If all of this seems like too much, too intently navel-gazing or overly indulgent, then this attitude is saved by the presence of the disc’s one cover, a sparse and acoustic version of Joy Division’s “Love Will Tear Us Apart”. If anyone could make synthesizers and guitars sound desolate and anxious, it was Ian Curtis, but stripped of those keys and Peter Hook’s bass, the song itself still carries out its intentions. With acoustic guitars picking the rhythm and brief harmonica fills playing out the harmony of the song, Quirk and Blumenfeld manage to make this post-punk classic sad in a new way. The lyrics are foregrounded and their own internal beauty and fragility becomes the focus. In this new form, the song goes from being desperate and isolated to resigned and gorgeously weary. And, really, this is the theme that carries through all of Wonderlick. In both questions of love and family, these songs express an adult perspective that is still troubled, full of pitfalls and worry, but is accepting of its fate. And yet, for the seeming morbidity, this album also displays the beauty of decay. This is most clearly expressed on “I Disappear”, whose verses trace the horrific aspects of mundane, everyday life yet contrast a chorus of “How can I tell them / That I love everyone / Every sinner / Every simpleton”, resolving in the narrator’s acknowledgement that the world doesn’t care and that his empathy is negated by his invisibility.

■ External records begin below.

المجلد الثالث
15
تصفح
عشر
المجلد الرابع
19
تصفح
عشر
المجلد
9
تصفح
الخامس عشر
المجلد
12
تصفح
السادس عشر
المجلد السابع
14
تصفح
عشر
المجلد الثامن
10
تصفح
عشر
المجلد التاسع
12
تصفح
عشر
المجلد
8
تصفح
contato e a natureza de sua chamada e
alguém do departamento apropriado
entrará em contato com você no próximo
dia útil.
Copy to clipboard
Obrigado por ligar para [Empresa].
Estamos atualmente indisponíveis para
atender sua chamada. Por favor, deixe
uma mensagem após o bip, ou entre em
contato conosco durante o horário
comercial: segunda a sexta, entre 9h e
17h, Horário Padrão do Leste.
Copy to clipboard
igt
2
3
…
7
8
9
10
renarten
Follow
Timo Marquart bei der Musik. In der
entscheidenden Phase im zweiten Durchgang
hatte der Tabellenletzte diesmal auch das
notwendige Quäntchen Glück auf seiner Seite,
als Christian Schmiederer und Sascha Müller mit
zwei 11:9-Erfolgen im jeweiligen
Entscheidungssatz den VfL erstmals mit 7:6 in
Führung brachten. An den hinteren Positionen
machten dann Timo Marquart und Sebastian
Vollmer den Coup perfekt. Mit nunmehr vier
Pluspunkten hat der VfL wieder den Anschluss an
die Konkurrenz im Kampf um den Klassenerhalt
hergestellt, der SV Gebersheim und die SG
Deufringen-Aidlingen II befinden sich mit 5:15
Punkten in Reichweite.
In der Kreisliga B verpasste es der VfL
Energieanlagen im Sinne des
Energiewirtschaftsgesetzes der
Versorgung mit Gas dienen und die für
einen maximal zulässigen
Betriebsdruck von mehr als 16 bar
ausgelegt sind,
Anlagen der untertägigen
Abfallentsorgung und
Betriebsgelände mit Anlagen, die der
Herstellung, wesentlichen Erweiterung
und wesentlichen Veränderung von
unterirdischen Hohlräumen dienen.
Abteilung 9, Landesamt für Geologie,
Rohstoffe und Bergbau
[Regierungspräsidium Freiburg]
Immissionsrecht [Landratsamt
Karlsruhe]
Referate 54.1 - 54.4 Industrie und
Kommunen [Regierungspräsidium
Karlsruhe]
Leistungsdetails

Whether or not Wonderlick works is difficult to say. It’s a strange amalgamation of styles, sometimes treading on the wry insight of TMJ, sometimes drifting into a pop ether. It’s certainly not a happy album, but at the same time it’s bright and inviting. As my friend Paul, a fellow devotee of TMJ, put it, “It’s not Too Much Joy. It’s not bad, but it’s not the same. It makes you miss the old Too Much Joy, but at the same time, it’s compelling. One you put it on, you can’t stop listening”. That sums it up pretty well. Whether it’s a side project or a permanent arrangement for Quirk and Blumenfeld, this disc makes you realize that the youthful exuberance of TMJ might lie in the past, and that the mature direction the band began to take late in its career might have reached fruition in the present of Wonderlick.

No doubt about it, this is an album that continues to grow on you, that reels you in a little deeper with each successive listen. Its juxtapositions of theme and music make it an interesting listen every time. Regardless of the name or style that they put their pen to, Quirk and Blumenfeld have a knack for writing insightful and clever songs, and any output from the two is worth the time. As listeners who have already become hooked on the alternately ethereal and earthy music of Wonderlick know, once you’re in, it’s hard to get out.